A question came my way on Friday: if Java New I/O (NIO) is so efficient, why doesn't using it to read a big XML file into memory and wrapping the result in a ByteArrayInputStream make parsing faster?
The answer lies in what ByteArrayInputStream actually does. It's nothing more than a thin wrapper around a byte that allows calling code to think it is dealing with an InputStream. But each call to read(byte, int, int) causes a fragment of the array to be copied (so that the caller cannot modify the underlying array).
The problem is that by the time you've reached the end, you've copied the whole array. With large amounts of data, this can cause a lot of memory to be used and garbage collected and you'll soon start to see that savings of NIO have been more than offset by the activity of ByteArrayInputStream.

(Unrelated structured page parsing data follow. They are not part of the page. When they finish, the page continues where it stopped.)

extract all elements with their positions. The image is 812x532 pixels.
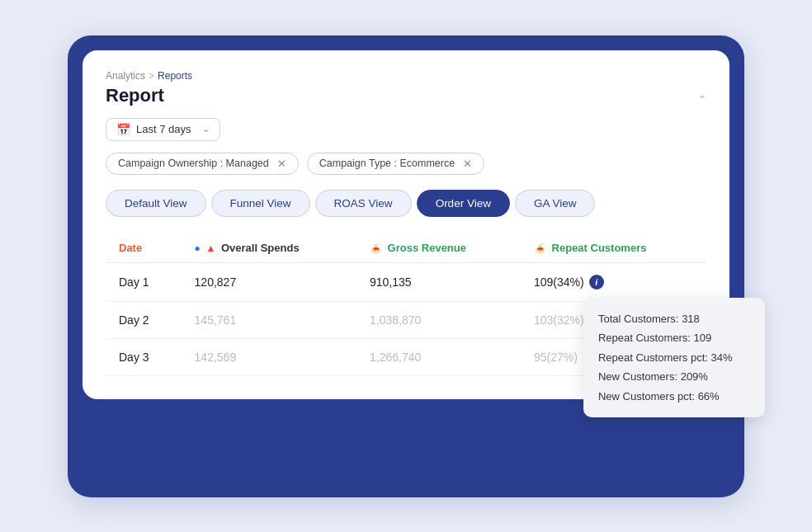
tooltip-new-pct: New Customers pct: 66%: [598, 387, 750, 406]
tooltip-total-customers: Total Customers: 318: [598, 309, 750, 328]
breadcrumb-parent[interactable]: Analytics: [106, 70, 145, 82]
shopify-repeat-icon: 🍝: [534, 242, 546, 254]
breadcrumb-separator: >: [149, 70, 154, 82]
filter-tag-type-label: Campaign Type : Ecommerce: [319, 158, 455, 169]
cell-date-2: Day 2: [106, 302, 182, 339]
filter-tag-ownership: Campaign Ownership : Managed ✕: [106, 153, 299, 175]
outer-card: Analytics > Reports Report ⌄ 📅 Last 7 da…: [68, 35, 744, 497]
meta-icon: ●: [195, 242, 201, 254]
cell-revenue-3: 1,266,740: [356, 339, 521, 376]
tooltip-new-customers: New Customers: 209%: [598, 367, 750, 386]
col-header-date: Date: [106, 233, 182, 263]
date-filter[interactable]: 📅 Last 7 days ⌄: [106, 118, 220, 141]
filter-tag-ownership-close[interactable]: ✕: [277, 158, 286, 170]
cell-revenue-2: 1,038,870: [356, 302, 521, 339]
date-filter-chevron-icon: ⌄: [202, 124, 210, 134]
page-title: Report: [106, 85, 164, 106]
data-table: Date ● ▲ Overall Spends 🍝 Gross Revenue …: [106, 233, 706, 377]
breadcrumb-current: Reports: [158, 70, 192, 82]
tooltip-repeat-pct: Repeat Customers pct: 34%: [598, 348, 750, 367]
cell-date-1: Day 1: [106, 263, 182, 302]
filter-tags-row: Campaign Ownership : Managed ✕ Campaign …: [106, 153, 706, 175]
view-tabs: Default View Funnel View ROAS View Order…: [106, 190, 706, 217]
col-header-revenue: 🍝 Gross Revenue: [356, 233, 521, 263]
breadcrumb: Analytics > Reports: [106, 70, 706, 82]
google-icon: ▲: [205, 242, 215, 254]
col-header-repeat: 🍝 Repeat Customers: [521, 233, 706, 263]
cell-spends-3: 142,569: [182, 339, 356, 376]
filter-tag-ownership-label: Campaign Ownership : Managed: [118, 158, 269, 169]
shopify-revenue-icon: 🍝: [370, 242, 382, 254]
cell-revenue-1: 910,135: [356, 263, 521, 302]
cell-spends-1: 120,827: [182, 263, 356, 302]
collapse-chevron-icon[interactable]: ⌄: [697, 88, 706, 101]
tab-default-view[interactable]: Default View: [106, 190, 206, 217]
tab-funnel-view[interactable]: Funnel View: [211, 190, 310, 217]
tooltip: Total Customers: 318 Repeat Customers: 1…: [583, 298, 765, 417]
tab-ga-view[interactable]: GA View: [515, 190, 596, 217]
tab-order-view[interactable]: Order View: [417, 190, 510, 217]
col-header-spends: ● ▲ Overall Spends: [182, 233, 356, 263]
date-filter-label: Last 7 days: [136, 123, 191, 135]
info-icon[interactable]: [589, 275, 604, 290]
calendar-icon: 📅: [116, 123, 130, 136]
inner-card: Analytics > Reports Report ⌄ 📅 Last 7 da…: [83, 50, 729, 400]
table-row: Day 1 120,827 910,135 109(34%) Total Cus…: [106, 263, 706, 302]
filter-tag-type-close[interactable]: ✕: [463, 158, 472, 170]
cell-spends-2: 145,761: [182, 302, 356, 339]
cell-date-3: Day 3: [106, 339, 182, 376]
cell-repeat-1: 109(34%) Total Customers: 318 Repeat Cus…: [521, 263, 706, 302]
tab-roas-view[interactable]: ROAS View: [315, 190, 412, 217]
tooltip-repeat-customers: Repeat Customers: 109: [598, 328, 750, 347]
filter-tag-type: Campaign Type : Ecommerce ✕: [307, 153, 484, 175]
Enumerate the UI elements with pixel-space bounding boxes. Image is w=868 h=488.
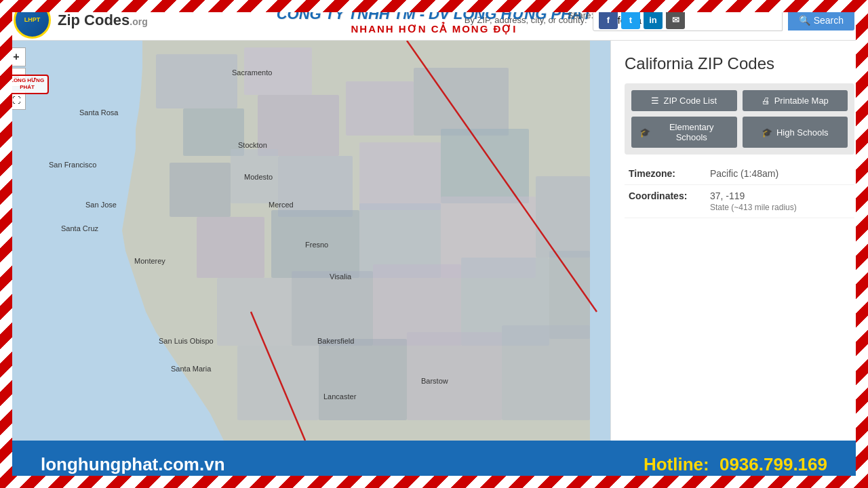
school-icon-high: 🎓 — [762, 127, 772, 138]
panel-title: California ZIP Codes — [625, 54, 854, 73]
list-icon: ☰ — [651, 96, 659, 106]
svg-rect-25 — [407, 332, 502, 420]
zip-code-list-label: ZIP Code List — [663, 96, 717, 106]
header: LHPT Zip Codes.org CÔNG TY TNHH TM - DV … — [0, 0, 868, 41]
zip-code-list-button[interactable]: ☰ ZIP Code List — [631, 90, 737, 111]
right-panel: California ZIP Codes ☰ ZIP Code List 🖨 P… — [610, 41, 868, 441]
elementary-schools-button[interactable]: 🎓 Elementary Schools — [631, 117, 737, 148]
svg-rect-26 — [502, 325, 590, 420]
search-button-label: Search — [814, 15, 844, 26]
site-title-area: Zip Codes.org — [58, 12, 148, 29]
svg-rect-10 — [441, 129, 529, 203]
printable-map-button[interactable]: 🖨 Printable Map — [743, 90, 848, 111]
search-icon: 🔍 — [799, 15, 810, 26]
site-name: Zip Codes — [58, 12, 130, 28]
timezone-row: Timezone: Pacific (1:48am) — [625, 163, 854, 185]
promo-banner: CÔNG TY TNHH TM - DV LONG HƯNG PHÁT NHAN… — [277, 5, 592, 35]
svg-rect-19 — [292, 271, 373, 346]
printable-map-label: Printable Map — [774, 96, 829, 106]
high-schools-button[interactable]: 🎓 High Schools — [743, 117, 848, 148]
logo-area: LHPT Zip Codes.org — [14, 1, 148, 39]
logo-circle: LHPT — [14, 1, 51, 39]
promo-subtitle: NHANH HƠN CẢ MONG ĐỢI — [277, 23, 592, 35]
hotline-label: Hotline: — [644, 454, 709, 474]
coordinates-sub: State (~413 mile radius) — [710, 203, 850, 212]
svg-rect-13 — [197, 217, 264, 278]
hotline-number: 0936.799.169 — [719, 454, 827, 474]
coordinates-row: Coordinates: 37, -119 State (~413 mile r… — [625, 185, 854, 218]
svg-rect-3 — [244, 47, 312, 95]
svg-rect-14 — [271, 210, 359, 278]
svg-rect-23 — [237, 346, 319, 420]
high-schools-label: High Schools — [776, 127, 829, 138]
map-container: + − ⛶ LONG HƯNGPHÁT Sacramento Santa Ros… — [0, 41, 610, 441]
main-content: + − ⛶ LONG HƯNGPHÁT Sacramento Santa Ros… — [0, 41, 868, 441]
map-svg — [0, 41, 610, 441]
twitter-share-button[interactable]: t — [621, 10, 640, 29]
svg-rect-2 — [156, 54, 237, 108]
share-icons-area: Share: f t in ✉ — [568, 10, 685, 29]
svg-rect-9 — [359, 142, 441, 210]
footer-website[interactable]: longhungphat.com.vn — [41, 454, 225, 475]
svg-rect-6 — [346, 81, 414, 136]
school-icon-elem: 🎓 — [639, 127, 650, 138]
facebook-share-button[interactable]: f — [599, 10, 618, 29]
zoom-in-button[interactable]: + — [7, 47, 26, 66]
logo-inner-text: LHPT — [24, 16, 41, 24]
elementary-label: Elementary Schools — [654, 122, 729, 142]
coordinates-label: Coordinates: — [625, 185, 706, 218]
timezone-value: Pacific (1:48am) — [706, 163, 854, 185]
svg-rect-12 — [170, 163, 231, 217]
printer-icon: 🖨 — [762, 96, 770, 106]
footer: longhungphat.com.vn Hotline: 0936.799.16… — [0, 441, 868, 488]
lhp-badge: LONG HƯNGPHÁT — [5, 75, 49, 94]
svg-rect-4 — [183, 108, 244, 156]
footer-hotline: Hotline: 0936.799.169 — [644, 454, 827, 475]
action-buttons-grid: ☰ ZIP Code List 🖨 Printable Map 🎓 Elemen… — [625, 83, 854, 155]
timezone-label: Timezone: — [625, 163, 706, 185]
svg-rect-7 — [414, 68, 509, 136]
info-table: Timezone: Pacific (1:48am) Coordinates: … — [625, 163, 854, 218]
promo-title: CÔNG TY TNHH TM - DV LONG HƯNG PHÁT — [277, 5, 592, 23]
svg-rect-11 — [231, 149, 278, 203]
svg-rect-5 — [258, 95, 339, 156]
svg-rect-18 — [217, 278, 292, 346]
svg-rect-8 — [278, 156, 353, 217]
svg-rect-24 — [319, 339, 407, 420]
site-suffix: .org — [130, 16, 147, 27]
coordinates-value: 37, -119 State (~413 mile radius) — [706, 185, 854, 218]
email-share-button[interactable]: ✉ — [666, 10, 685, 29]
search-button[interactable]: 🔍 Search — [788, 10, 854, 30]
svg-rect-17 — [536, 176, 590, 258]
linkedin-share-button[interactable]: in — [644, 10, 663, 29]
share-label: Share: — [568, 10, 593, 29]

Afterall, one of the benefits of NIO is minimizing copying. From Ron Hitchen's excellent Java NIO:
"[in normal Java IO] The disk controller writes the data directly into a kernel memory buffer by DMA [Direct Memory Access] without further assistance from the main CPU. Once the disk controller finishes filling the buffer, the kernel copies the data from the temporary buffer in kernel space to the buffer specified by the process when it requested the read() operation... [C]opying from kernel space to the final user buffer seems like extra work."
(Java NIO, p13,14).
"By mapping a kernel space address to the same physical address as a virtual address in user space [as with NIO], the DMA hardware (which can access only physical memory addresses) can fill a buffer that is simultaneously visible to both the kernel and a user space process."